*** Data supplied Section Begins ***
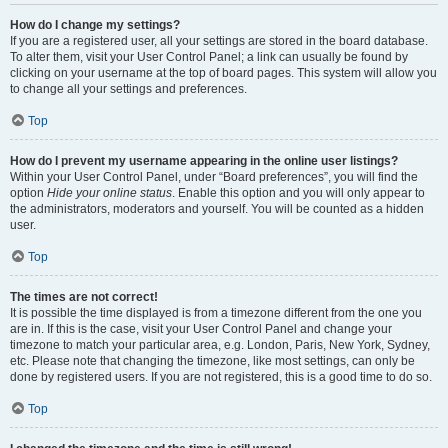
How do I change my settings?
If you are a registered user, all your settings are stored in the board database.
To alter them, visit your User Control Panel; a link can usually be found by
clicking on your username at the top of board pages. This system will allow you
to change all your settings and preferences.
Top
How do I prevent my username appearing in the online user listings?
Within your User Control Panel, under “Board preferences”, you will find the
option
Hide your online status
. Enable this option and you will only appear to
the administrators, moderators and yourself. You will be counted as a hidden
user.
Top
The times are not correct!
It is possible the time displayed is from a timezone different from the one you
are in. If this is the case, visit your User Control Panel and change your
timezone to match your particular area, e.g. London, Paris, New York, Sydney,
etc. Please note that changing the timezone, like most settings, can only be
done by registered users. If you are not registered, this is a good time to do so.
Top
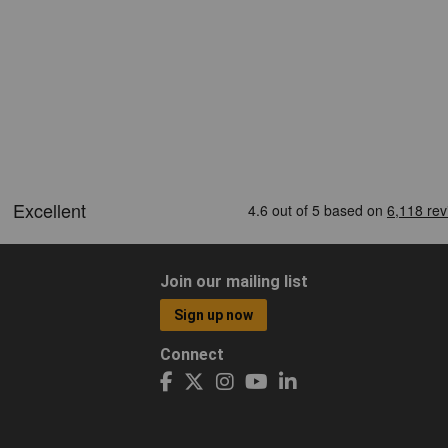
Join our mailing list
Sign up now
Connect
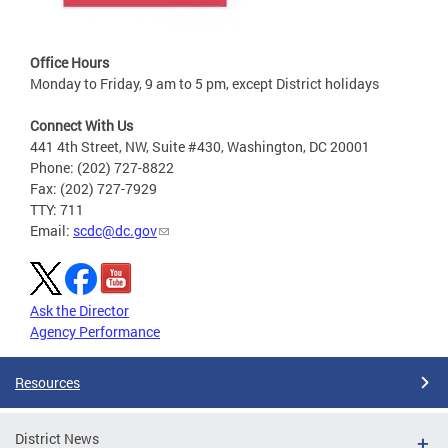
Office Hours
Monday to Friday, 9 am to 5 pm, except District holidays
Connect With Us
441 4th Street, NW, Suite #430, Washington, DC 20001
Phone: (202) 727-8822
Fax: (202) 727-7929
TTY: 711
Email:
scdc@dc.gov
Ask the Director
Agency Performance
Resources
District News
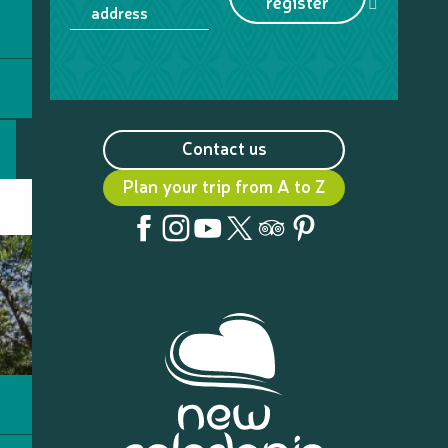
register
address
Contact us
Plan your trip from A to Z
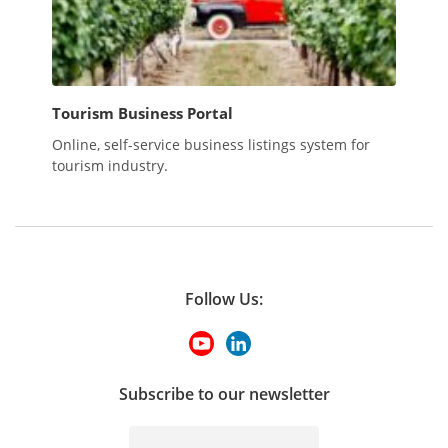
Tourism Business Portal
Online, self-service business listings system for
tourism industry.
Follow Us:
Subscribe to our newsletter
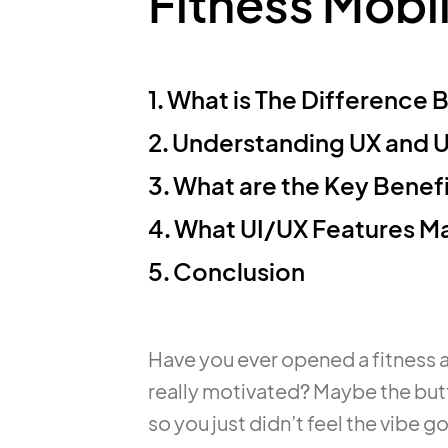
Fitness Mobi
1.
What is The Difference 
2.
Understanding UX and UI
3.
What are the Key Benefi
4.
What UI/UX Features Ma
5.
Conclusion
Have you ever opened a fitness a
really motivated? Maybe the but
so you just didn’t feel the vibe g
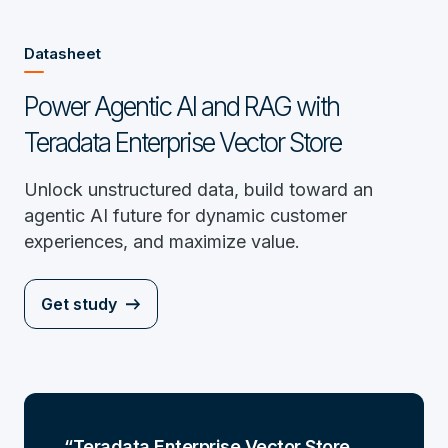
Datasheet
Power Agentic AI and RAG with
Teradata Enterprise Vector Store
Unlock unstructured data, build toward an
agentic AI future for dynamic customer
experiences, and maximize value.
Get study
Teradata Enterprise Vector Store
*** Data supplied Section Ends ***
Exercise objective:
Among the records above, find each line holding the string "visit" and pull it out.

Response to the exercise:
To alter them, visit your User Control Panel; a link can usually be found by
are in. If this is the case, visit your User Control Panel and change your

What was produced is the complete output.